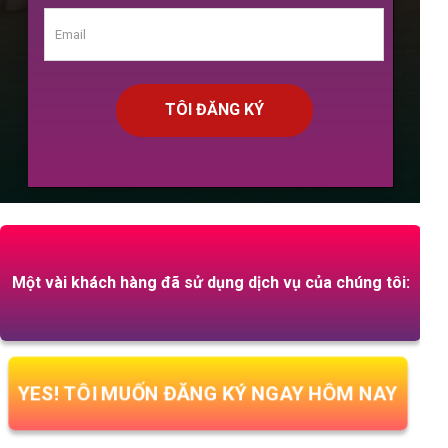
TÔI ĐĂNG KÝ
Một vài khách hàng đã sử dụng dịch vụ của chúng tôi:
YES! TÔI MUỐN ĐĂNG KÝ NGAY HÔM NAY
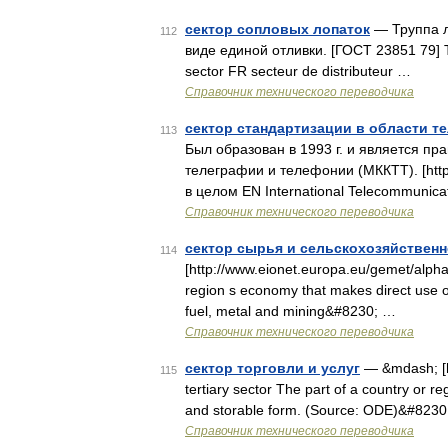
сектор сопловых лопаток
— Труппа л
112
виде единой отливки. [ГОСТ 23851 79]
sector FR secteur de distributeur …
Справочник технического переводчика
сектор стандартизации в области 
113
Был образован в 1993 г. и является п
телеграфии и телефонии (МККТТ). [htt
в целом EN International Telecommunic
Справочник технического переводчика
сектор сырья и сельскохозяйствен
114
[http://www.eionet.europa.eu/gemet/alpha
region s economy that makes direct use of 
fuel, metal and mining&#8230; …
Справочник технического переводчика
сектор торговли и услуг
— &mdash; [h
115
tertiary sector The part of a country or r
and storable form. (Source: ODE)&#823
Справочник технического переводчика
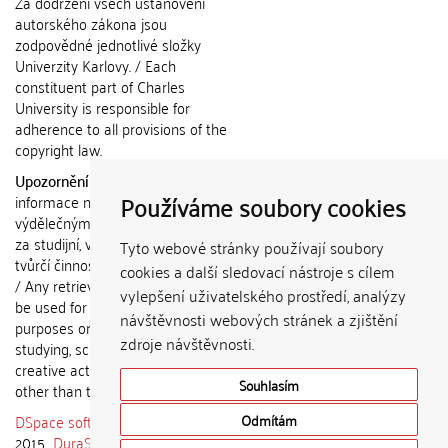
Za dodržení všech ustanovení
autorského zákona jsou
zodpovědné jednotlivé složky
Univerzity Karlovy. / Each
constituent part of Charles
University is responsible for
adherence to all provisions of the
copyright law.
Upozornění / Notice:
Získané
Používáme soubory cookies
informace nemohou být použity k
výdělečným účelům nebo vydávány
za studijní, vědeckou nebo jinou
Tyto webové stránky používají soubory
tvůrčí činnost jiné osoby než autora.
cookies a další sledovací nástroje s cílem
/ Any retrieved information shall not
vylepšení uživatelského prostředí, analýzy
be used for any commercial
návštěvnosti webových stránek a zjištění
purposes or claimed as results of
zdroje návštěvnosti.
studying, scientific or any other
creative activities of any person
Souhlasím
other than the author.
DSpace software
copyright © 2002-
Odmítám
2015
DuraSpace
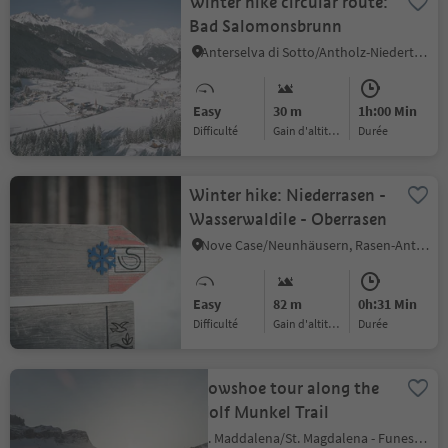
Winter hike circular route:
Bad Salomonsbrunn
Anterselva di Sotto/Antholz-Niedertal, Rasen-Antholz/Rasun Anterselva, Dolomites Region Kronplatz/Plan de Corones
Easy
30 m
1h:00 Min
Difficulté
Gain d'altitude
durée
Winter hike: Niederrasen -
Wasserwaldile - Oberrasen
Nove Case/Neunhäusern, Rasen-Antholz/Rasun Anterselva, Dolomites Region Kronplatz/Plan de Corones
Easy
82 m
0h:31 Min
Difficulté
Gain d'altitude
durée
Snowshoe tour along the
Adolf Munkel Trail
S. Maddalena/St. Magdalena - Funes/Villnöss, Villnöss/Funes, Dolomites Region Lüsen Villnöss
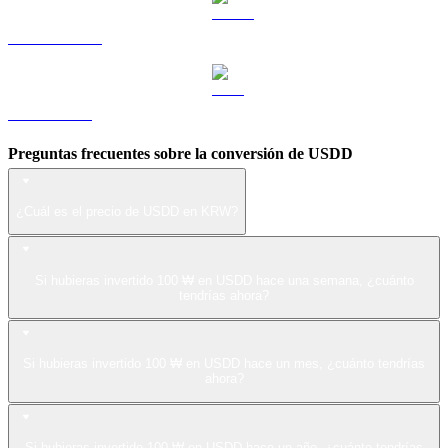
USDS a KRW
LEO a KRW
Preguntas frecuentes sobre la conversión de USDD
¿Cuál es el precio de USDD en KRW?
Si hubieras invertido 100 ₩ en USDD hace una semana, ¿cuánto
tendrías ahora?
Si hubieras invertido 100 ₩ en USDD hace un mes, ¿cuánto tendrías
ahora?
Si hubieras invertido 100 ₩ en USDD hace un año, ¿cuánto tendrías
———
_Task objective:_ Could you set down, exactly as written, every line from the start of the records above through the line containing "autorského zákona jsou", leaving the pictures out?

_Result for this exercise:_
TÔI ĐĂNG KÝ
Một vài khách hàng đã sử dụng dịch vụ của chúng tôi:
YES! TÔI MUỐN ĐĂNG KÝ NGAY HÔM NAY
сектор сопловых лопаток
— Труппа л
112
виде единой отливки. [ГОСТ 23851 79]
sector FR secteur de distributeur …
Справочник технического переводчика
сектор стандартизации в области 
113
Был образован в 1993 г. и является п
телеграфии и телефонии (МККТТ). [htt
в целом EN International Telecommunic
Справочник технического переводчика
сектор сырья и сельскохозяйствен
114
[http://www.eionet.europa.eu/gemet/alpha
region s economy that makes direct use of 
fuel, metal and mining&#8230; …
Справочник технического переводчика
сектор торговли и услуг
— &mdash; [h
115
tertiary sector The part of a country or r
and storable form. (Source: ODE)&#823
Справочник технического переводчика
Za dodržení všech ustanovení
autorského zákona jsou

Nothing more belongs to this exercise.